Searching for queer community outside Toronto’s gay village

Mar 6, 2024

Searching for queer community outside Toronto’s gay village

People dancing at a night club. Image: Maurício Mascaro, via Pexel

Every weekend, Toronto’s Church-Wellesley neighbourhood comes alive as one of the largest “gay villages” in North America. Venues such as Woody’s and Crews & Tangos draw lines around the street corner. You can hear Britney Spears playing by the time you walk out of Wellesley subway station.

Nightlife has historically offered refuge and community for queer people – bars where you can flirt with another man openly and dance without heterosexual judgement, and where performers in drag are welcomed. For Generation Z (born 1997-2012), however, exploring our orientation and gender identity as teenagers coloured our view of queer nightlife and complicated our relationship with community.

“It seems like our generation missed the time when we needed purely queer spaces to feel represented,” says Shadi Be, a twenty-three-year-old makeup artist in Toronto. “A lot of the gays who go to Church Street are regulars, but it’s also very touristic – non-queer people going to watch a drag queen and ‘have a gay night.’”

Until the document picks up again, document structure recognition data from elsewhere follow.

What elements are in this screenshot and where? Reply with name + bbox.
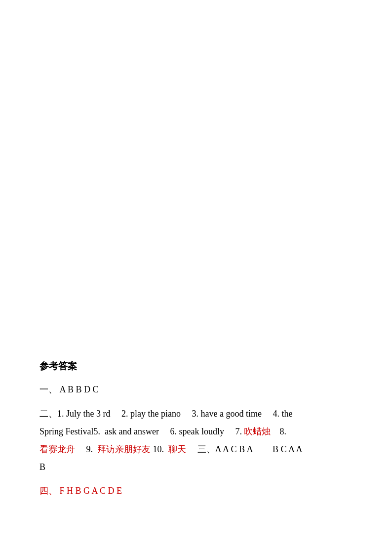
section-er-after2: 9. — [75, 444, 97, 454]
section-er-line1: 二、1. July the 3 rd 2. play the piano 3. … — [39, 405, 353, 423]
section-yi: 一、 A B B D C — [39, 382, 353, 397]
section-si-content: F H B G A C D E — [60, 486, 122, 496]
section-si: 四、 F H B G A C D E — [39, 483, 353, 499]
content-area: 参考答案 一、 A B B D C 二、1. July the 3 rd 2. … — [39, 360, 353, 506]
section-yi-prefix: 一、 — [39, 384, 57, 394]
page: 参考答案 一、 A B B D C 二、1. July the 3 rd 2. … — [0, 0, 392, 555]
section-title: 参考答案 — [39, 360, 353, 373]
section-er-line3: 看赛龙舟 9. 拜访亲朋好友 10. 聊天 三、A A C B A B C A … — [39, 440, 353, 458]
section-er-red2: 看赛龙舟 — [39, 444, 75, 454]
section-er: 二、1. July the 3 rd 2. play the piano 3. … — [39, 405, 353, 476]
section-er-text1: 1. July the 3 rd 2. play the piano 3. ha… — [57, 409, 292, 419]
section-er-red3: 拜访亲朋好友 — [97, 444, 151, 454]
section-er-line2: Spring Festival5. ask and answer 6. spea… — [39, 423, 353, 440]
section-er-prefix: 二、 — [39, 409, 57, 419]
section-er-spring: Spring Festival5. ask and answer 6. spea… — [39, 427, 244, 436]
section-er-after3: 10. — [151, 444, 168, 454]
section-er-red4: 聊天 — [168, 444, 186, 454]
section-er-after4: 三、A A C B A B C A A — [186, 444, 303, 454]
section-yi-content: A B B D C — [60, 384, 99, 394]
section-er-red1: 吹蜡烛 — [244, 427, 271, 436]
section-er-b: B — [39, 462, 45, 472]
section-si-prefix: 四、 — [39, 486, 57, 496]
section-er-line4: B — [39, 458, 353, 476]
section-er-after1: 8. — [271, 427, 286, 436]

The emphasis on gay clubs or bars, and with that, alcohol and recreational drugs, can be a barrier to Generation Z queers who wonder why nightlife is still often seen as the only avenue for queer community. Lack of widespread acceptance pressured Generation X and some of their Millennial counterparts to explore their identities after dark and within relationships, but a generation of queer people in North America have grown up able to celebrate queerness in the daylight.

Be describes the Church Street crowd as “insular,” and says it represents a very specific version of nightlife that rewards able-bodied gay men who can afford to regularly engage with their community in these sanitized spaces that have grown to be non-political. Gay and bisexual men populate the club, but there seems to be less room for other LGBTQ+ folks, let alone the broader, fluid queer community that may not see themselves reflected in the strobe lights.

“As a transgender woman of colour, specifically, I’m looking for spaces to hold meaningful conversation, [to] question the status quo even with the queer community,” explains Be. “Nightlife revolves around escapism, but there isn’t a need for that anymore. Queerness is desirable, so I’m really looking for connection instead of escapism.”

Younger queer folks are putting into words what previous generations have grappled with for decades. Older queer people living with substance abuse issues, or who simply choose to be sober, are particularly disadvantaged when community is so heavily tied to nightlife. This can be isolating for older folks today who feel they have limited options outside of gay bars. Generation Z echoes these frustrations but also has expectations that come from growing up on the internet. We’re accustomed to seeking connections on social media platforms that enable community-building, like TikTok, or emerging digital platforms that allow queer people to come together around shared interests, like Discord and Mastodon.

Grassroots initiatives like Meem Toronto have emerged to fill the need for intentional, in-person community-building, relying on business owners to provide gathering spaces. Meem is a monthly social group for queer people from Arabic-speaking regions, filling the gap between queer community and activism in the city.

“It’s easy to come into the space and make friends; we’ve been successful with our intention,” explains Nedda Baba, who organizes for Meem alongside Rayan Anton. “Folks find refuge in Meem because our group is more politically leaning, more conducive to activism such as raising funds for Gaza. Community spaces can be seamless that way.”

Baba describes themselves as on the periphery of Church Street’s nightlife, unconvinced by the idea that you need to be uninhibited to be free. “I can’t knock the pleasure that comes with nightlife, but queer community and grassroots activism go hand-in-hand. I don’t think their notion of capital-P-pride represents all queerness.”

“If we erase this idea of there being a ‘right way’ to be queer,” they say, “it’ll enable more organic experiences.”

When there was no other alternative, gay bars and clubs offered a space to exist; now that existence isn’t challenged in urban centres like Toronto, these spaces glaringly gloss over questions of how activism can evolve with community. The success of queer activism in decades prior to Generation Z came from community-building through grassroots organizing. It was grassroots work that won greater social acceptance, which enabled the normalization of queer nightlife and the ‘right to party.’ Meem attracts Generation Z folks more often than later Millennials and older, something which Baba attributes to the younger generation learning about the origins of pride as protest in Toronto and New York City back in the ‘70s and ‘80s.

“We appeal to younger folks more because they’ve come to realize there is something more to queerness than alcohol and the mirage created by partying,” they add. “Generation Z’s learned from the limitations placed on older folks seeking community, they understand their identity differently.”

Social media word-of-mouth events, such as poetry nights or pay-what-you-can picnics, seek to remove some of the financial or access barriers to gay bars and clubs. Even chance conversations among strangers can offer very different connections to community than nightlife, including events thought to be overwhelmingly queer, such as the ballroom scene or raves.

“Generation Z values community the same as other generations, but we want something more authentic,” says Be. “I wish queer community in Toronto was quieter, so we could feel each other and not just hear the music around us.”